The coach and lover of Serena Williams sounded a little cruel when he pointed out that this couldn’t be considered a rivalry if it was always the same player winning. Serena Williams was far more cruel in proving Patrick Mouratoglou so conclusively right.
What must go through Maria Sharapova’s mind when she stands across a net from the toned and beautiful queen of women’s tennis? One can only conclude it is sheer panic having watched Serena Williams win her 17th straight match against the Russian, battering her 6-2 6-4 and taking her overall record to 18-2. The Sharapova wait for a win is 11 years and counting.

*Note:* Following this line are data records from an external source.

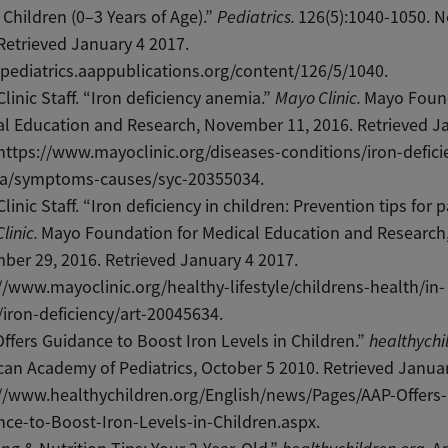
Children (0–3 Years of Age).”
Pediatrics.
126(5):1040-1050. 
Retrieved January 4 2017.
/pediatrics.aappublications.org/content/126/5/1040
.
linic Staff. “Iron deficiency anemia.”
Mayo Clinic.
Mayo Found
l Education and Research, November 11, 2016. Retrieved J
https://www.mayoclinic.org/diseases-conditions/iron-defici
a/symptoms-causes/syc-20355034
.
linic Staff. “Iron deficiency in children: Prevention tips for p
linic.
Mayo Foundation for Medical Education and Research
er 29, 2016. Retrieved January 4 2017.
//www.mayoclinic.org/healthy-lifestyle/childrens-health/in-
iron-deficiency/art-20045634.
ffers Guidance to Boost Iron Levels in Children.”
healthychi
an Academy of Pediatrics, October 5 2010. Retrieved Januar
//www.healthychildren.org/English/news/Pages/AAP-Offers-
ce-to-Boost-Iron-Levels-in-Children.aspx
.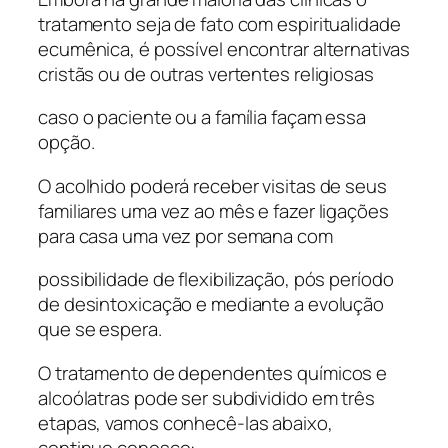
tratamento seja de fato com espiritualidade
ecumênica, é possível encontrar alternativas
cristãs ou de outras vertentes religiosas
caso o paciente ou a família façam essa
opção.
O acolhido poderá receber visitas de seus
familiares uma vez ao mês e fazer ligações
para casa uma vez por semana com
possibilidade de flexibilização, pós período
de desintoxicação e mediante a evolução
que se espera.
O tratamento de dependentes químicos e
alcoólatras pode ser subdividido em três
etapas, vamos conhecê-las abaixo,
continue conosco: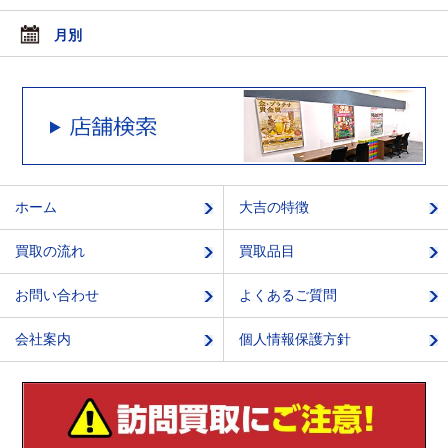
月別
ホーム
大吉の特徴
買取の流れ
買取品目
お問い合わせ
よくあるご質問
会社案内
個人情報保護方針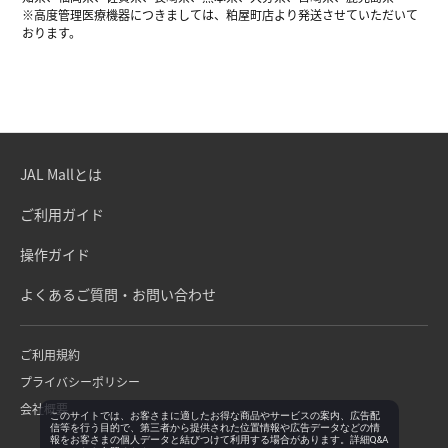
※高度管理医療機器につきましては、粕屋町店より発送させていただいて
おります。
JAL Mallとは
ご利用ガイド
操作ガイド
よくあるご質問・お問い合わせ
ご利用規約
プライバシーポリシー
会社概要
このサイトでは、お客さまに適したお得な商品やサービスの案内、広告配
信等を行う目的で、第三者から提供された位置情報や広告データなどの情
報をお客さまの個人データと結びつけて利用する場合があります。詳細Q&A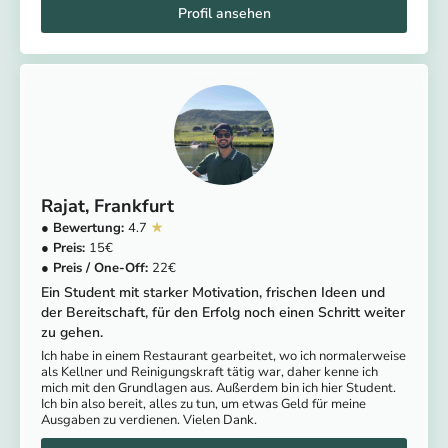
Rajat
Frankfurt
4.7
15
22
Ein Student mit starker Motivation, frischen Ideen und
der Bereitschaft, für den Erfolg noch einen Schritt weiter
zu gehen.
Ich habe in einem Restaurant gearbeitet, wo ich normalerweise
als Kellner und Reinigungskraft tätig war, daher kenne ich
mich mit den Grundlagen aus. Außerdem bin ich hier Student.
Ich bin also bereit, alles zu tun, um etwas Geld für meine
Ausgaben zu verdienen. Vielen Dank.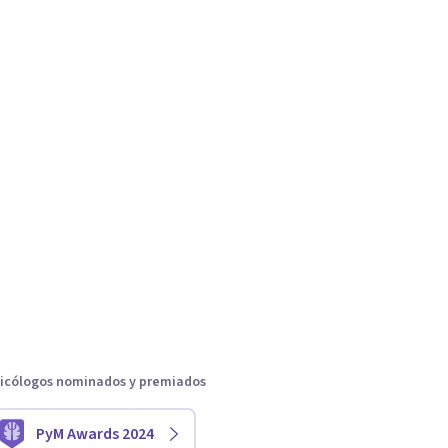
icólogos nominados y premiados
PyM Awards 2024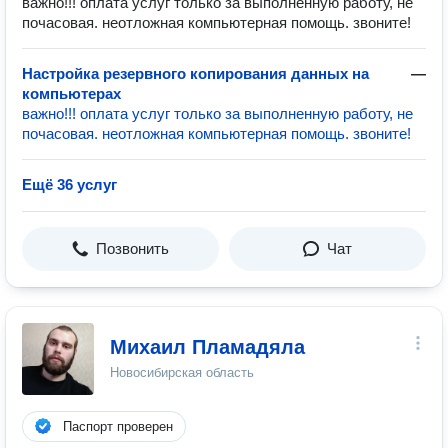
важно!!! оплата услуг только за выполненную работу, не
почасовая. неотложная компьютерная помощь. звоните!
Настройка резервного копирования данных на
—
компьютерах
важно!!! оплата услуг только за выполненную работу, не
почасовая. неотложная компьютерная помощь. звоните!
Ещё 36 услуг
Позвонить
Чат
Михаил Пламадяла
Новосибирская область
Паспорт проверен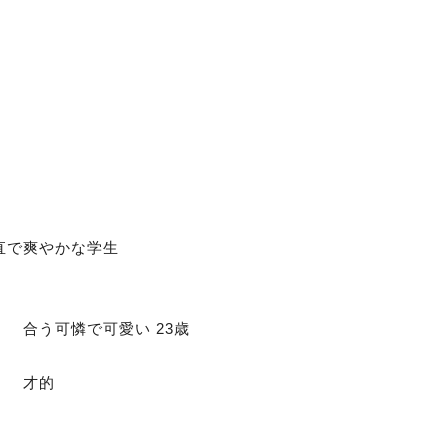
直で爽やかな学生
う可憐で可愛い 23歳
 才的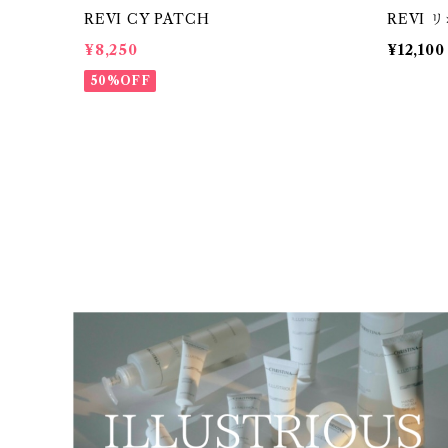
REVI CY PATCH
REVI
¥8,250
¥12,100
50%OFF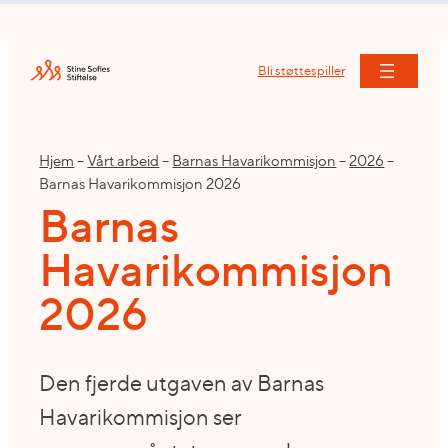
Hopp
til
innhold
Bli støttespiller
Hjem
–
Vårt arbeid
–
Barnas Havarikommisjon
–
2026
–
Barnas Havarikommisjon 2026
Barnas
Havarikommisjon
2026
Den fjerde utgaven av Barnas
Havarikommisjon ser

How the younger woman must hate that, this 28-year-old of intensity and professionalism who is repeatedly made to look so flaky. How the older pro must love it, considering she relishes beating no-one in quite the way she relishes beating Sharapova.
It was on this same Centre Court that Serena Williams took the 2012 Olympic gold medal, beating Sharapova 6-0, 6-1. That is a brutal as these matches got. But it is telling that in only three of her many defeats against Williams has Sharapova even won a set. She simply crumbles.
On Thursday, it boiled down to a tale of two servers – Serena Williams was up to the task of delivering hard and accurate balls and Sharapova was not. She double faulted to give away the first game of the match and Williams closed the show about 75 minutes later with three aces and a service winner.
In all, Sharapova took only 13 points off the Williams delivery and created not a single break point. Serena Williams created nine, took three and is now one step from completing the Serena Slam. Only Garbine Muguruza stands in her way now after the Spaniard overcame Agnieszka Radwanska 6-2 3-6 6-3 in the earlier semi-final. Serena Williams though is a remarkable athlete, one who relishes these kinds of battles between minds against Sharapova.
This one was never in doubt as they went head-to-head on Centre Court.
The 33-minute first set was particularly brutal, a demonstration if any where needed of what Serena Williams can do to Sharapova’s mind. The Russian was shaky, unsure and frequently unable to consistently throw a ball in the air and hit it. Her toss, to quote Andy Murray’s former coach Brad Gilbert, was ‘all over the place.’
The rest of the motion was no less shaky. The very first game of the match was lost with back-to-back double faults. Sharapova walked to the chair with her head down; Serena Williams held the stare.
A second break for 4-1 all but wrapped up the set. At its close, Sharapova had hit only four winners and nine unforced errors.
But as compliant as she was – or, perhaps, intimidated – Serena Williams was excellent. Victoria Azarenka highlighted after her quarter-final defeat that the 33-year-old is still more than capable of serving elite players off the court. Here, she hit seven aces in that first set and conceded only six points off her deliveries.
When it was done, 6-2 as it happens, Serena Williams briefly clenched a fist. She didn’t need to be at her growling, scowling, posturing best.
It wasn’t until the third game of the second set that Sharapova, at 15-0 up, hit a beautiful drop shot from the back of the court to show some of her touch. She called on herself to ‘come on’ at the end of the game, but it would take more than some routine cajoling to turn this match. Replacing Serena Williams’s racket with a ping pong bat might have at least made it more level.
But even then, Sharapova would have to serve. And that is something she never quite perfected on Thursday. A double fault at 2-2 gave Serena Williams a break and with her own serve, far more assured that it is, the advantage was never going to be conceded. When Serena Williams fell 0-30 behind at 4-3 up, she responded with a service winner and a big forehand. The game was hers moments later.
And the match, closed with four devastating serves and a stare. She is close to making history; Sharapova must be ready to blow.